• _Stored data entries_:
· · · · · · ·
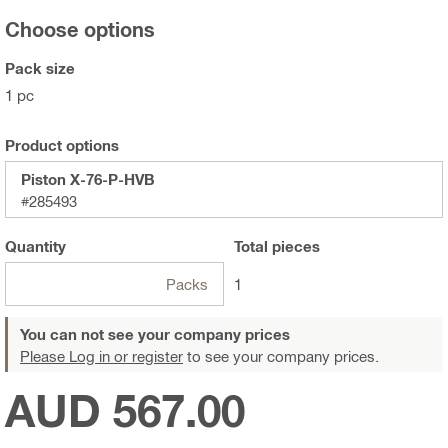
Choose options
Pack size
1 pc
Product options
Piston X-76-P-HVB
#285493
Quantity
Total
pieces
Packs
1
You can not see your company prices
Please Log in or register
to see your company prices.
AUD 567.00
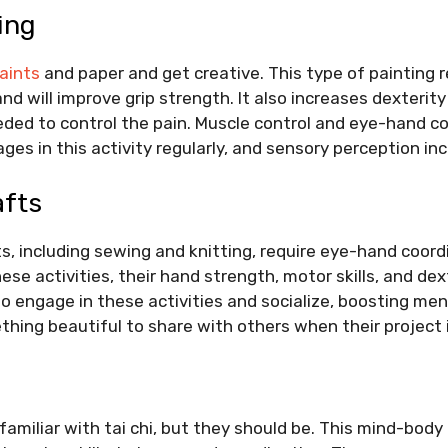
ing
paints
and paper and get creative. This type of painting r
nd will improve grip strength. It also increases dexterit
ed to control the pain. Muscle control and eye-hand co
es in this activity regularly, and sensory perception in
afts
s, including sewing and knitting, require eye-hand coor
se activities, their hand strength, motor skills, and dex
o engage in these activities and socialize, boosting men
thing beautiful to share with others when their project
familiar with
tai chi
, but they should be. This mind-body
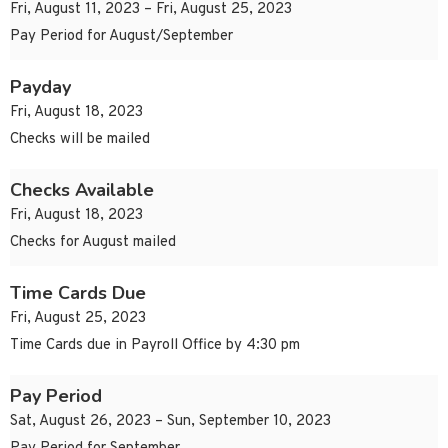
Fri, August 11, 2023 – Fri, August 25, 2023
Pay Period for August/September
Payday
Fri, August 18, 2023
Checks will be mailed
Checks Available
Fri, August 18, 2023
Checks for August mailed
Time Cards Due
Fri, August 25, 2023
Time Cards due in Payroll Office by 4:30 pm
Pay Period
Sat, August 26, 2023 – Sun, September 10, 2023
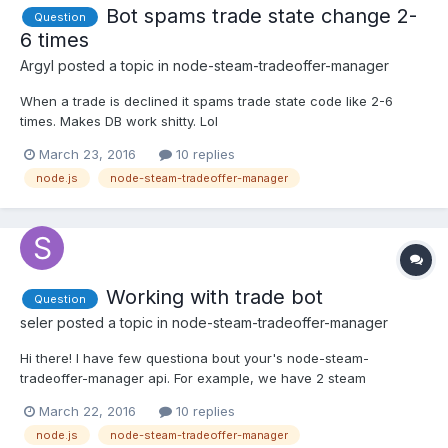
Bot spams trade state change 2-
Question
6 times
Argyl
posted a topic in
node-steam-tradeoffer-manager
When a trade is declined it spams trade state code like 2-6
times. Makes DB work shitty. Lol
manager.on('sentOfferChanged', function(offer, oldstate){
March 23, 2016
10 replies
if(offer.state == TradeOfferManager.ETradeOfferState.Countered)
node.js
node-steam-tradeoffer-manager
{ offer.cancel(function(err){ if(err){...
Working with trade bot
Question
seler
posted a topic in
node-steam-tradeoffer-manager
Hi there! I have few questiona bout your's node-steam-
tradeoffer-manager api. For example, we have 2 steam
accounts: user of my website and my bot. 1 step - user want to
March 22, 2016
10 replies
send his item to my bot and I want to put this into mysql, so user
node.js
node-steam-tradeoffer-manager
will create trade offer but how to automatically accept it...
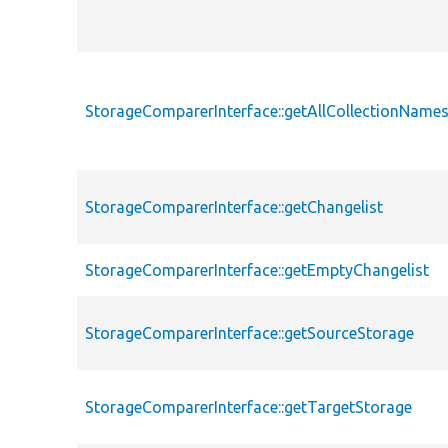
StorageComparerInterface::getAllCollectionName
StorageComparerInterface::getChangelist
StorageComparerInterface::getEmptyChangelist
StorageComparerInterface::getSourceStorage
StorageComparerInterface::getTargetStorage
· · · · · · ·
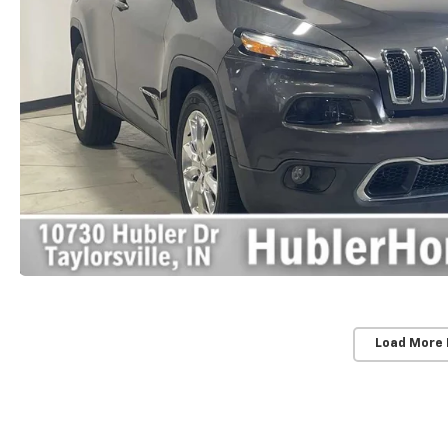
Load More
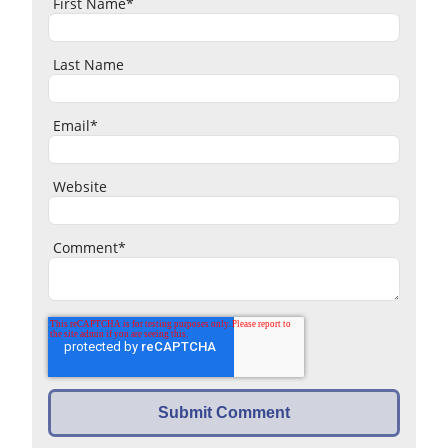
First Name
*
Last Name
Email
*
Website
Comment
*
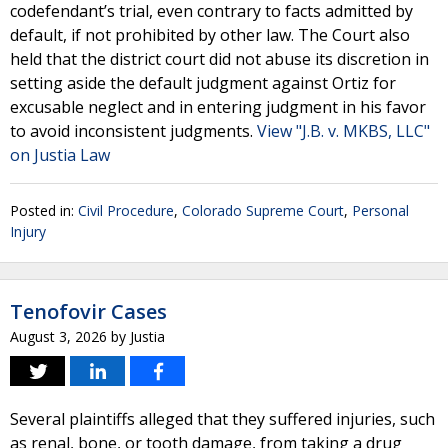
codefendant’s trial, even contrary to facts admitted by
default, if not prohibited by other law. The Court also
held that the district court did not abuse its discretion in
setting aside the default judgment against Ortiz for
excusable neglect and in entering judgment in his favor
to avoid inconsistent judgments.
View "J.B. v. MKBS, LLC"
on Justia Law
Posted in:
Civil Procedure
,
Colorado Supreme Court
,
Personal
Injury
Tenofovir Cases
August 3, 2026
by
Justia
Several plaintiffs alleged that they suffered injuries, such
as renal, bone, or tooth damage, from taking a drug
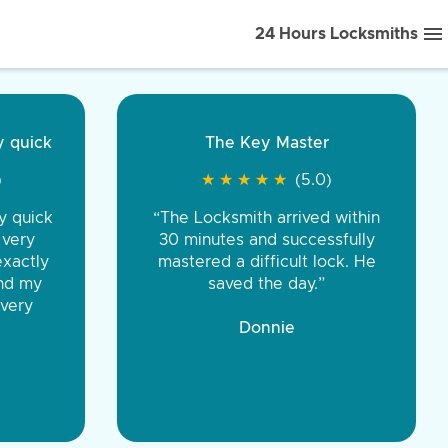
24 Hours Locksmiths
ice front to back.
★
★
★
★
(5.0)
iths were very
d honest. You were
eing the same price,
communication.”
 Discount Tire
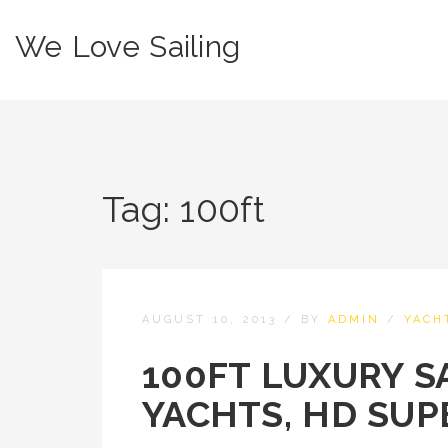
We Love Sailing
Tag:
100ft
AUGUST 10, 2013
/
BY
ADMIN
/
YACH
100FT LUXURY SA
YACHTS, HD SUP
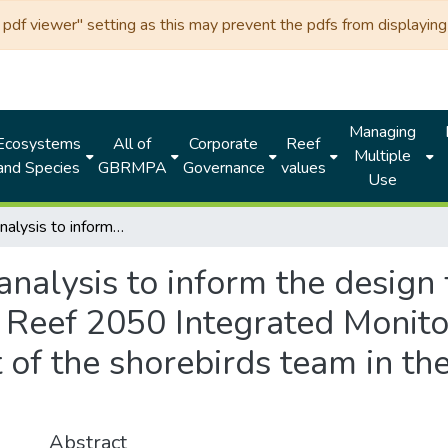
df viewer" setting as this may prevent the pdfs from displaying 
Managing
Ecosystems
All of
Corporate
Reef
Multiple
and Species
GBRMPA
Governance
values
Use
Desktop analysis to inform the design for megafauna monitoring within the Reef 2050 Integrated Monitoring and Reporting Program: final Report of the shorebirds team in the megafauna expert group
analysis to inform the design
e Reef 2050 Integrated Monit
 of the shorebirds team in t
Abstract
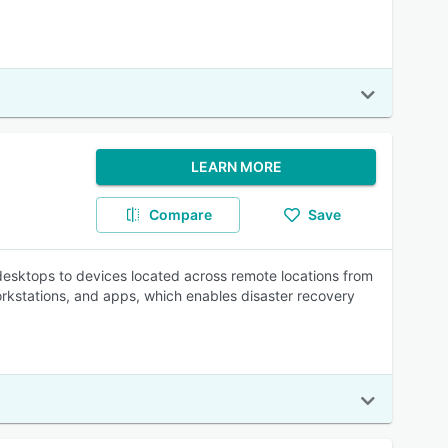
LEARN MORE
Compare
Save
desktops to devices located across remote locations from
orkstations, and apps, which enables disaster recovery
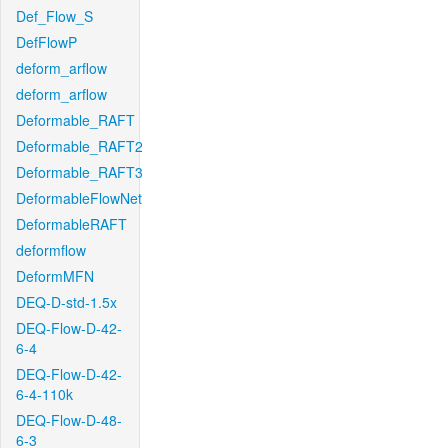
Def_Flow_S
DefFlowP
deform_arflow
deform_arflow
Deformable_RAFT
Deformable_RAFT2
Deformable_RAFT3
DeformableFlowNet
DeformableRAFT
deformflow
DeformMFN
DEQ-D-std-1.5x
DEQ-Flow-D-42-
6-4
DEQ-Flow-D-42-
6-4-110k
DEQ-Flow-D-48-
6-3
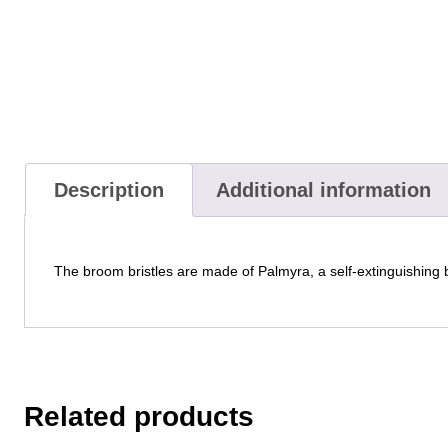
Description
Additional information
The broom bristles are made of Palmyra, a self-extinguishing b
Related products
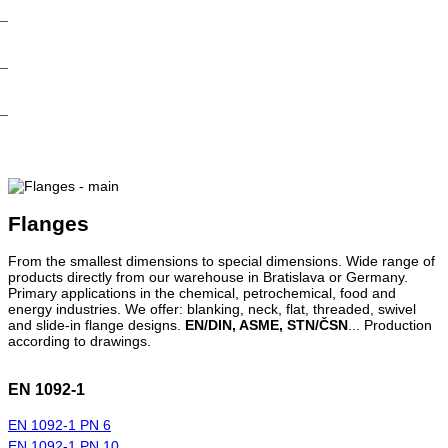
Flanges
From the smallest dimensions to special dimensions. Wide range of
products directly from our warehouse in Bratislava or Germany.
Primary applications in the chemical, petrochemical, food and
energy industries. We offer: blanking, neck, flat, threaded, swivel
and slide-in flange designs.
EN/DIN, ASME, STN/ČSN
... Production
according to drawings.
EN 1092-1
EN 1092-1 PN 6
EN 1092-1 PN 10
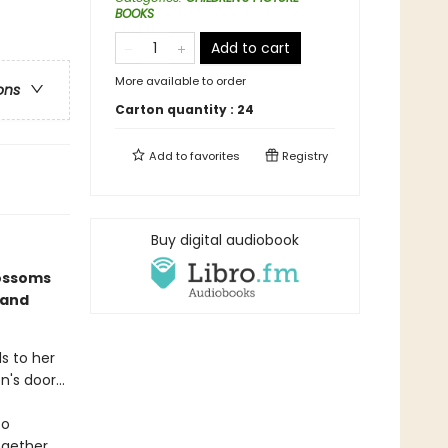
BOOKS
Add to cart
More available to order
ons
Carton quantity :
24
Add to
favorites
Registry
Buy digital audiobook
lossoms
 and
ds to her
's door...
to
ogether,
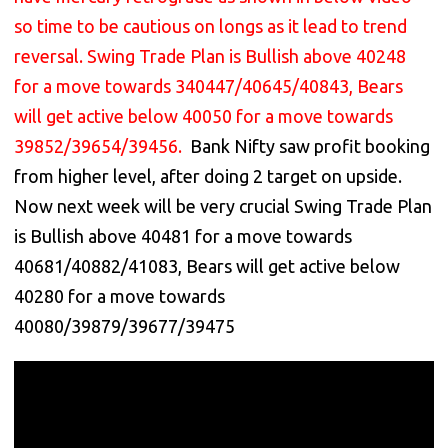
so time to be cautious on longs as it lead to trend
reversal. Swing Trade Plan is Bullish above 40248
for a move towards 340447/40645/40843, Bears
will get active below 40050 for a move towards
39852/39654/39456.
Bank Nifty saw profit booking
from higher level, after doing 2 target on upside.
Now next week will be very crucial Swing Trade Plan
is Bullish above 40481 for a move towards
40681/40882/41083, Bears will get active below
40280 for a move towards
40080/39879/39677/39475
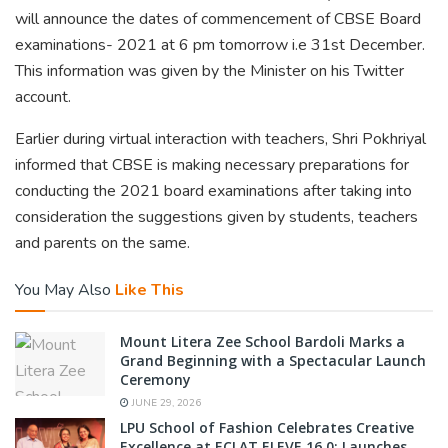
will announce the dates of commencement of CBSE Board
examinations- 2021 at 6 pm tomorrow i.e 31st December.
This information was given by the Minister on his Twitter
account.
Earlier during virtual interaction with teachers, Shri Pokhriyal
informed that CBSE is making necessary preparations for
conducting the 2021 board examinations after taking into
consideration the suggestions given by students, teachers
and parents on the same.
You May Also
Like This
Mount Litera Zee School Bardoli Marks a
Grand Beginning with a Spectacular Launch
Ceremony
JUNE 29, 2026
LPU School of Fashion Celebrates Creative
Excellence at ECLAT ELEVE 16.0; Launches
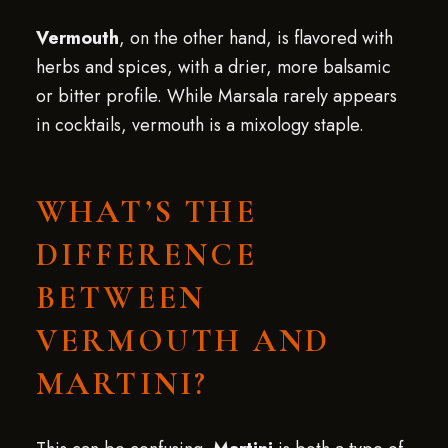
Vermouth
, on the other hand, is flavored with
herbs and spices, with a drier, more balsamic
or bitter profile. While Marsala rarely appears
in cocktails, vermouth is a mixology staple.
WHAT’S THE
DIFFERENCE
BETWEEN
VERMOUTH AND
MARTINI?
· · · · · · ·
• _YOUR INSTRUCTIONS_: Both the line containing "More available to order" and the line containing "is Bullish above 40481 for a move towards" above belong in the output, as do the lines between them. Print them exactly, without pictures.

• _REPLY TO THE EXERCISE_:
More available to order
ons
Carton quantity :
24
Add to
favorites
Registry
Buy digital audiobook
lossoms
 and
ds to her
's door...
to
ogether,
so time to be cautious on longs as it lead to trend
reversal. Swing Trade Plan is Bullish above 40248
for a move towards 340447/40645/40843, Bears
will get active below 40050 for a move towards
39852/39654/39456.
Bank Nifty saw profit booking
from higher level, after doing 2 target on upside.
Now next week will be very crucial Swing Trade Plan
is Bullish above 40481 for a move towards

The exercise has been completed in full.